* GIVEN MATERIAL *
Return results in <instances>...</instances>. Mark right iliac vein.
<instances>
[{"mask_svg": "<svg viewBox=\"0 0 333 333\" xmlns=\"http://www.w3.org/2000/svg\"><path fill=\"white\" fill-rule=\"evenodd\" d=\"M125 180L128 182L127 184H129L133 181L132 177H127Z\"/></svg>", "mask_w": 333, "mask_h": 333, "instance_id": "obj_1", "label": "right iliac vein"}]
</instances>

* AIM OF THE TASK *
Copy the listing exactly as it stands.

* THE COMPLETED TASK *
Return results in <instances>...</instances>. Mark right iliac vein.
<instances>
[{"mask_svg": "<svg viewBox=\"0 0 333 333\" xmlns=\"http://www.w3.org/2000/svg\"><path fill=\"white\" fill-rule=\"evenodd\" d=\"M125 180L128 182L127 184H129L133 181L132 177H127Z\"/></svg>", "mask_w": 333, "mask_h": 333, "instance_id": "obj_1", "label": "right iliac vein"}]
</instances>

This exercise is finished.